2 When Shechem son of Hamor the Hivite, the ruler of that area, saw her, he took her and raped her.
3 En zijn ziel kleefde aan Dina, Jakobs dochter; en hij had de jonge dochter lief, en sprak naar het hart van de jonge dochter.
3 His heart was drawn to Dinah daughter of Jacob; he loved the young woman and spoke tenderly to her.
4 Sichem sprak ook tot zijn vader Hemor, zeggende: Neem mij deze dochter tot een vrouw.
4 And Shechem said to his father Hamor, “Get me this girl as my wife.”

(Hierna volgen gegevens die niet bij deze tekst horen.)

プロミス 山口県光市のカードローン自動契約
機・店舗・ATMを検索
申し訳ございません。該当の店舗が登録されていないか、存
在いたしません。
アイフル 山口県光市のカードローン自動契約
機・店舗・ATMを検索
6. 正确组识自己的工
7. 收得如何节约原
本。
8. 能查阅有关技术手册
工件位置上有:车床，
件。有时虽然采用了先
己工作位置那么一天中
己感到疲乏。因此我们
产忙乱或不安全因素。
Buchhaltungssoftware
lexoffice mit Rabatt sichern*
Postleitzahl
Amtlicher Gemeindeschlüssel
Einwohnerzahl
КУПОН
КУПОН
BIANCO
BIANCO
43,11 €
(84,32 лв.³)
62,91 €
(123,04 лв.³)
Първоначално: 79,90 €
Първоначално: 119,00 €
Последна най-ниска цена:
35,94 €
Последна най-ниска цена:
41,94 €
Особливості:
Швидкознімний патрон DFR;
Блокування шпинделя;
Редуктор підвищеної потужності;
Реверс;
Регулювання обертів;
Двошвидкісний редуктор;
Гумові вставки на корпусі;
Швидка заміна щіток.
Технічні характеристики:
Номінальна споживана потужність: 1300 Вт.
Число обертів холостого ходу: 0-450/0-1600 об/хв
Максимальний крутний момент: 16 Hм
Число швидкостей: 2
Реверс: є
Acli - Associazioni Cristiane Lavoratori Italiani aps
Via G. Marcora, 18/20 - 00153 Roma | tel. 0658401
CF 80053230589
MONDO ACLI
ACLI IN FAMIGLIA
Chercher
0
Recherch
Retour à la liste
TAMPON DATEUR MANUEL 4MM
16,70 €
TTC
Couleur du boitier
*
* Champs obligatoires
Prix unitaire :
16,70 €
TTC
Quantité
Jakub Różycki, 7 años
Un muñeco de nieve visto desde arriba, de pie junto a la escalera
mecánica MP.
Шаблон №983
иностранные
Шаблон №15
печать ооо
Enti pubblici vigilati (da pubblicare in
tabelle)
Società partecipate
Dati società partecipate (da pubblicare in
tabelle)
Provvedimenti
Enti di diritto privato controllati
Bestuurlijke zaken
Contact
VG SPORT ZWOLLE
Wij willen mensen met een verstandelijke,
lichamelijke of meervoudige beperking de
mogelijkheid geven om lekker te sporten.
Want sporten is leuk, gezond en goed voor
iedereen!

5 Toen Jakob hoorde, dat hij zijn dochter Dina verontreinigd had, zo waren zijn zonen met het vee in het veld; en Jakob zweeg, totdat zij kwamen.
5 When Jacob heard that his daughter Dinah had been defiled, his sons were in the fields with his livestock; so he did nothing about it until they came home.
6 En Hemor, de vader van Sichem, ging uit tot Jakob, om met hem te spreken.
6 Then Shechem’s father Hamor went out to talk with Jacob.
7 En de zonen van Jakob kwamen van het veld, als zij dit hoorden; en het smartte deze mannen, en zij ontstaken zeer, omdat hij dwaasheid in Israel gedaan had, Jakobs dochter beslapende, hetwelk alzo niet zoude gedaan worden.
7 Meanwhile, Jacob’s sons had come in from the fields as soon as they heard what had happened. They were shocked and furious, because Shechem had done an outrageous thing in Israel by sleeping with Jacob’s daughter—a thing that should not be done.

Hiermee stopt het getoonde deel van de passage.